# 1989 Stanza won't run



## JeepThing (Jan 3, 2006)

Hey everyone, new to this forum, but looks like the right place to ask.
I have a 1989 Stanza that was given to me because the previous owner could not figure out why it wouldn't run. I have spark to the spark plugs, I have fuel to the fuel rail. If I put a test lead on an injector I can get 12v off one side on all injectors, even with the key off, no voltage on the other wire. If I spray starting fluid into the TB it seems to try to start, but never quite makes it. I tried using the self diagnostics on the computer, but when I turn the ignition on and turn the screw to the diagnostic part, I get no mode flashing, if I turn the screw back to regular position right away, I'll get five long red flashes and five short, 55 likely, no stored trouble codes. The green LED doesn't light up. 
I suspect the problem is in the injectors or the ECU, any tried and true method I can use to determine where the problem really lies? Thanks in advance.


----------



## tim vannice (Dec 31, 2005)

JeepThing said:


> Hey everyone, new to this forum, but looks like the right place to ask.
> I have a 1989 Stanza that was given to me because the previous owner could not figure out why it wouldn't run. I have spark to the spark plugs, I have fuel to the fuel rail. If I put a test lead on an injector I can get 12v off one side on all injectors, even with the key off, no voltage on the other wire. If I spray starting fluid into the TB it seems to try to start, but never quite makes it. I tried using the self diagnostics on the computer, but when I turn the ignition on and turn the screw to the diagnostic part, I get no mode flashing, if I turn the screw back to regular position right away, I'll get five long red flashes and five short, 55 likely, no stored trouble codes. The green LED doesn't light up.
> I suspect the problem is in the injectors or the ECU, any tried and true method I can use to determine where the problem really lies? Thanks in advance.




Maybe a timing issue if u have spark and gas...


----------



## JeepThing (Jan 3, 2006)

I'm not entirely sure that gas is making it past the injectors. I know I checked relative position of the distributor with the engine at TDC and it was right there pointing at #1. I've tried changing the timing while cranking to no avail. The only thing to date that makes it seem to try to start is starting fluid, I suspect that gas isn't making it to the firing chamber, but hard to tell since we've been using starting fluid.
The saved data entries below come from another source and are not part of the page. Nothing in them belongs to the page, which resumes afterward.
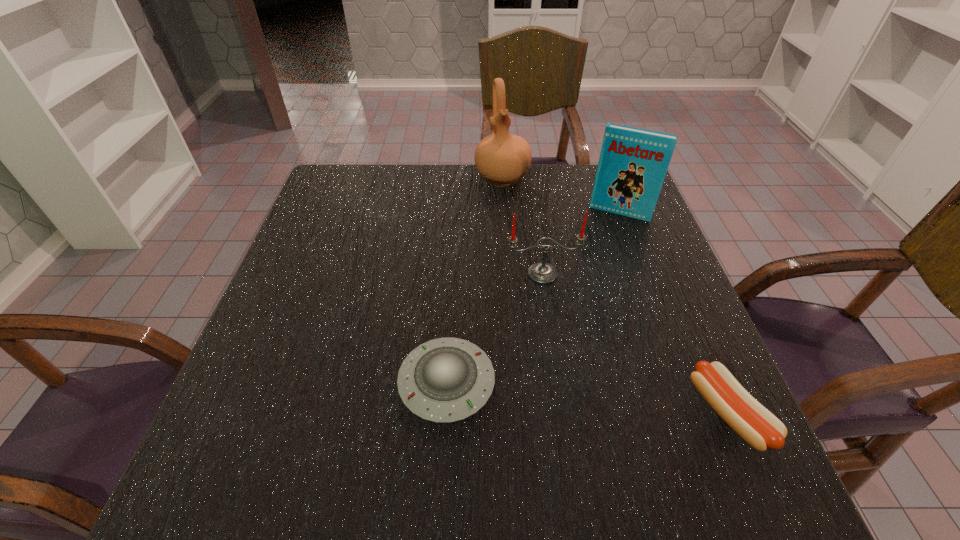 The width and height of the screenshot is (960, 540). Identify the location of unoccupied area between the third nearest object and the saucer. (494, 328).

Find the location of `free spot between the sausage and the pottery`. free spot between the sausage and the pottery is located at coordinates (x=615, y=295).

The width and height of the screenshot is (960, 540). Find the location of `blank region between the second farthest object and the farthest object`. blank region between the second farthest object and the farthest object is located at coordinates (561, 195).

Find the location of a particular element. The height and width of the screenshot is (540, 960). vacant space that's between the sausage and the candle is located at coordinates [x=636, y=343].

In order to click on free point between the saucer and the second farthest object in this screenshot , I will do `click(534, 298)`.

This screenshot has height=540, width=960. I want to click on vacant area that lies between the pottery and the saucer, so click(474, 281).

At what (x,y) coordinates should I click in order to perform the action: click on free space between the sausage and the second farthest object. Please return your answer as a coordinate pair (x, y). Image resolution: width=960 pixels, height=540 pixels. Looking at the image, I should click on (674, 313).

At what (x,y) coordinates should I click in order to perform the action: click on vacant space that's between the third farthest object and the sausage. Please return your answer as a coordinate pair (x, y). Looking at the image, I should click on (636, 343).

I want to click on the third closest object relative to the sausage, so click(633, 162).

This screenshot has width=960, height=540. Find the location of `object that stands as the fourth closest to the third farthest object`. object that stands as the fourth closest to the third farthest object is located at coordinates (502, 158). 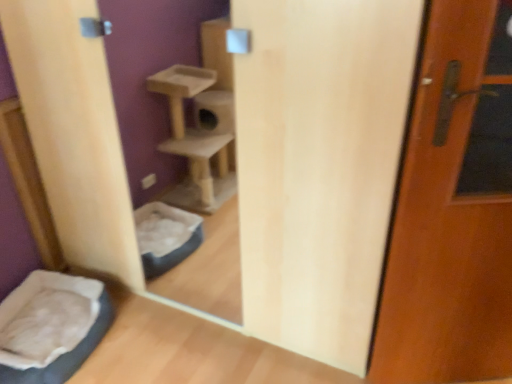 Where is `brown wooden door at right`? brown wooden door at right is located at coordinates (453, 208).

The width and height of the screenshot is (512, 384). What do you see at coordinates (453, 208) in the screenshot?
I see `brown wooden door at right` at bounding box center [453, 208].

Locate an element on the screen. This screenshot has height=384, width=512. soft white fabric at lower left is located at coordinates (51, 327).

Image resolution: width=512 pixels, height=384 pixels. What do you see at coordinates (51, 327) in the screenshot?
I see `soft white fabric at lower left` at bounding box center [51, 327].

At what (x,y) coordinates should I click in order to perform the action: click on brown wooden door at right. Please return your answer as a coordinate pair (x, y). The width and height of the screenshot is (512, 384). Looking at the image, I should click on (453, 208).

Considering the positions of objects brown wooden door at right and soft white fabric at lower left in the image provided, who is more to the left, brown wooden door at right or soft white fabric at lower left?

From the viewer's perspective, soft white fabric at lower left appears more on the left side.

Considering the positions of objects brown wooden door at right and soft white fabric at lower left in the image provided, who is behind, brown wooden door at right or soft white fabric at lower left?

soft white fabric at lower left is more distant.

Considering the points (413, 162) and (78, 289), which point is in front, point (413, 162) or point (78, 289)?

The point (413, 162) is in front.

From the image's perspective, who appears lower, brown wooden door at right or soft white fabric at lower left?

From the image's view, soft white fabric at lower left is below.

From a real-world perspective, is brown wooden door at right positioned under soft white fabric at lower left based on gravity?

No.

Based on the photo, looking at their sizes, would you say brown wooden door at right is wider or thinner than soft white fabric at lower left?

In the image, brown wooden door at right appears to be more narrow than soft white fabric at lower left.

Considering the sizes of objects brown wooden door at right and soft white fabric at lower left in the image provided, who is taller, brown wooden door at right or soft white fabric at lower left?

Standing taller between the two is brown wooden door at right.

Considering the sizes of objects brown wooden door at right and soft white fabric at lower left in the image provided, who is smaller, brown wooden door at right or soft white fabric at lower left?

brown wooden door at right is smaller.

Is soft white fabric at lower left surrounded by brown wooden door at right?

No, soft white fabric at lower left is located outside of brown wooden door at right.

Would you say brown wooden door at right is a long distance from soft white fabric at lower left?

Yes.

Could you tell me if brown wooden door at right is facing soft white fabric at lower left?

No.

What's the angular difference between brown wooden door at right and soft white fabric at lower left's facing directions?

The angle between the facing direction of brown wooden door at right and the facing direction of soft white fabric at lower left is 71.5 degrees.

In the image, there is a soft white fabric at lower left. Where is `door above it (from the image's perspective)`? This screenshot has width=512, height=384. door above it (from the image's perspective) is located at coordinates (453, 208).

Would you say soft white fabric at lower left is to the left or to the right of brown wooden door at right in the picture?

soft white fabric at lower left is to the left of brown wooden door at right.

Does soft white fabric at lower left come behind brown wooden door at right?

Yes, soft white fabric at lower left is further from the camera.

Considering the points (86, 327) and (450, 258), which point is in front, point (86, 327) or point (450, 258)?

The point (450, 258) is in front.

From the image's perspective, which one is positioned higher, soft white fabric at lower left or brown wooden door at right?

brown wooden door at right.

From a real-world perspective, relative to brown wooden door at right, is soft white fabric at lower left vertically above or below?

In terms of real-world spatial position, soft white fabric at lower left is below brown wooden door at right.

Can you confirm if soft white fabric at lower left is wider than brown wooden door at right?

Indeed, soft white fabric at lower left has a greater width compared to brown wooden door at right.

From their relative heights in the image, would you say soft white fabric at lower left is taller or shorter than brown wooden door at right?

In the image, soft white fabric at lower left appears to be shorter than brown wooden door at right.

Considering the relative sizes of soft white fabric at lower left and brown wooden door at right in the image provided, is soft white fabric at lower left smaller than brown wooden door at right?

No, soft white fabric at lower left is not smaller than brown wooden door at right.

Is soft white fabric at lower left surrounding brown wooden door at right?

Actually, brown wooden door at right is outside soft white fabric at lower left.

Is soft white fabric at lower left with brown wooden door at right?

There is a gap between soft white fabric at lower left and brown wooden door at right.

Is soft white fabric at lower left looking in the opposite direction of brown wooden door at right?

soft white fabric at lower left does not have its back to brown wooden door at right.

The height and width of the screenshot is (384, 512). I want to click on wide that is below the brown wooden door at right (from the image's perspective), so click(x=51, y=327).

Find the location of a particular element. wide below the brown wooden door at right (from a real-world perspective) is located at coordinates (51, 327).

What are the coordinates of `wide below the brown wooden door at right (from the image's perspective)` in the screenshot? It's located at (51, 327). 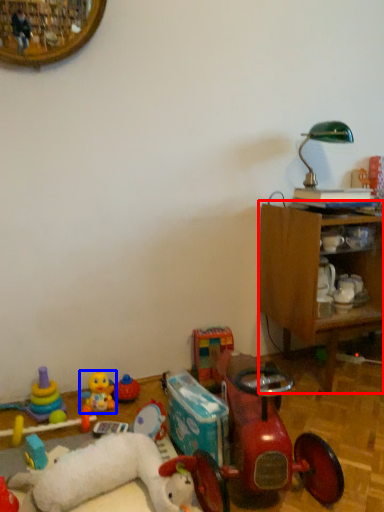 Question: Which object is closer to the camera taking this photo, furniture (highlighted by a red box) or toy (highlighted by a blue box)?

Choices:
 (A) furniture
 (B) toy

Answer: (A) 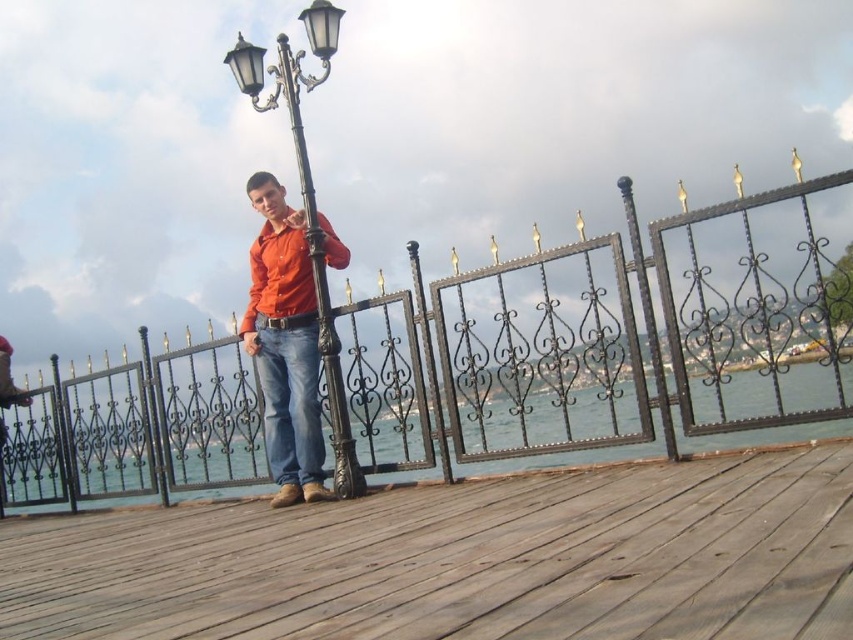 Question: Is black wrought iron fence at center in front of polished metal lamp post at center?

Choices:
 (A) yes
 (B) no

Answer: (A)

Question: From the image, what is the correct spatial relationship of black wrought iron fence at center in relation to denim at center?

Choices:
 (A) above
 (B) below

Answer: (B)

Question: Which point appears closest to the camera in this image?

Choices:
 (A) (21, 458)
 (B) (289, 52)
 (C) (231, 422)
 (D) (219, 520)

Answer: (D)

Question: Which point is closer to the camera?

Choices:
 (A) (321, 474)
 (B) (67, 394)
 (C) (335, 44)
 (D) (444, 525)

Answer: (D)

Question: Can you confirm if weathered wood deck at center is positioned to the right of blue water at center?

Choices:
 (A) yes
 (B) no

Answer: (A)

Question: Which object is the farthest from the blue water at center?

Choices:
 (A) polished metal lamp post at center
 (B) weathered wood deck at center
 (C) black wrought iron fence at center

Answer: (B) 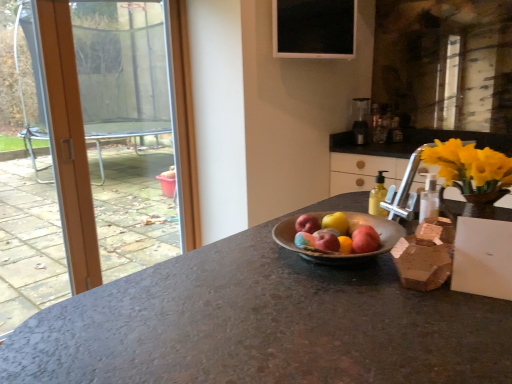 Question: Considering the relative sizes of red matte apple at center, the 1th apple from the back, and orange wood door at left in the image provided, is red matte apple at center, the 1th apple from the back, taller than orange wood door at left?

Choices:
 (A) yes
 (B) no

Answer: (B)

Question: From the image's perspective, is red matte apple at center, arranged as the 4th apple when viewed from the front, on top of orange wood door at left?

Choices:
 (A) yes
 (B) no

Answer: (B)

Question: Does red matte apple at center, the 1th apple from the back, have a lesser height compared to orange wood door at left?

Choices:
 (A) yes
 (B) no

Answer: (A)

Question: Can you see red matte apple at center, arranged as the 4th apple when viewed from the front, touching orange wood door at left?

Choices:
 (A) no
 (B) yes

Answer: (A)

Question: Could you tell me if red matte apple at center, the 1th apple from the back, is facing orange wood door at left?

Choices:
 (A) yes
 (B) no

Answer: (B)

Question: Considering the positions of matte pink apple at center, the first apple positioned from the front, and yellow wood cabinet at upper right in the image, is matte pink apple at center, the first apple positioned from the front, wider or thinner than yellow wood cabinet at upper right?

Choices:
 (A) thin
 (B) wide

Answer: (A)

Question: Which is correct: matte pink apple at center, the 4th apple viewed from the back, is inside yellow wood cabinet at upper right, or outside of it?

Choices:
 (A) outside
 (B) inside

Answer: (A)

Question: From the image's perspective, is matte pink apple at center, the 4th apple viewed from the back, positioned above or below yellow wood cabinet at upper right?

Choices:
 (A) below
 (B) above

Answer: (A)

Question: In the image, is matte pink apple at center, the 4th apple viewed from the back, positioned in front of or behind yellow wood cabinet at upper right?

Choices:
 (A) front
 (B) behind

Answer: (A)

Question: From the image's perspective, is satin silver blender at upper right located above or below matte pink apple at center, the 4th apple viewed from the back?

Choices:
 (A) below
 (B) above

Answer: (B)

Question: From their relative heights in the image, would you say satin silver blender at upper right is taller or shorter than matte pink apple at center, the 4th apple viewed from the back?

Choices:
 (A) short
 (B) tall

Answer: (B)

Question: Considering their positions, is satin silver blender at upper right located in front of or behind matte pink apple at center, the first apple positioned from the front?

Choices:
 (A) front
 (B) behind

Answer: (B)

Question: Do you think satin silver blender at upper right is within matte pink apple at center, the 4th apple viewed from the back, or outside of it?

Choices:
 (A) inside
 (B) outside

Answer: (B)

Question: Is red matte apple at center, the 1th apple from the back, wider or thinner than yellow translucent bottle at right?

Choices:
 (A) wide
 (B) thin

Answer: (B)

Question: Considering the positions of red matte apple at center, the 1th apple from the back, and yellow translucent bottle at right in the image, is red matte apple at center, the 1th apple from the back, taller or shorter than yellow translucent bottle at right?

Choices:
 (A) short
 (B) tall

Answer: (A) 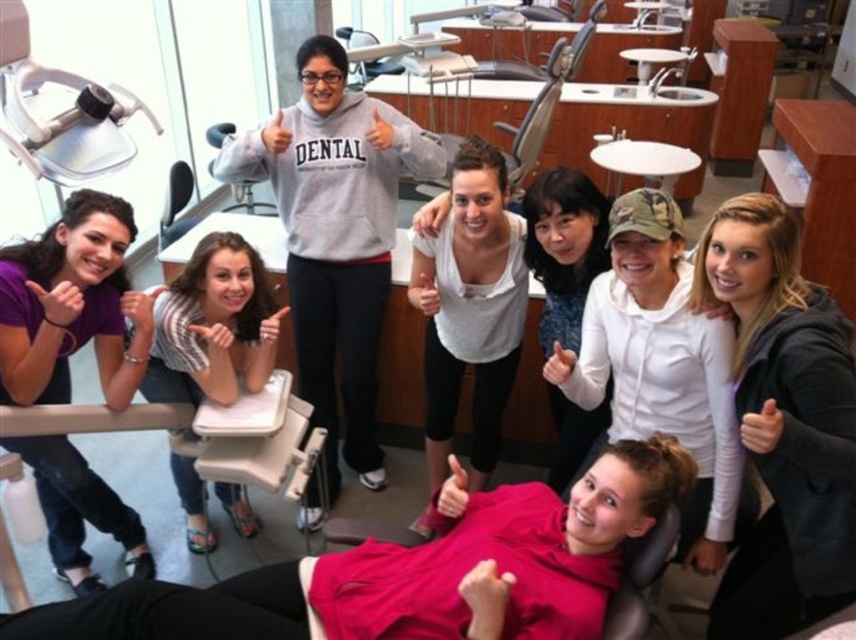 You are standing at the point labeled point (770, 448) in the dental clinic. You want to move to the exit located at point (507, 586). Is the exit directly in front of you or behind you?

The exit at point (507, 586) is behind the point (770, 448), so the exit is behind you.

You are standing at the point with coordinates (x=247, y=198) in the dental clinic. What object is exactly at your current location?

The gray fabric chair at center is exactly at the point with coordinates (x=247, y=198).

You are standing in the dental clinic and want to place a small potted plant exactly at point (468,577). If the plant is 1.6 meters tall, will it block the view of the dental chairs in the back row?

The point (468,577) is 1.56 meters away from the viewer. Since the plant is 1.6 meters tall, it may block the view of the dental chairs in the back row if placed at that point.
The ECU is also suspect simply for the fact that I cannot get it to do all of it's built in diagnostic routines.
//editing to add the rest of what I've found so we dont waste time double diagnosing 
Timing chain is in good condition, valves opening and closing well, compression is good, crank position sensor good, have a nice bright blue spark to spark plugs, Plugs, cap, rotor, wires all new, coil within spec.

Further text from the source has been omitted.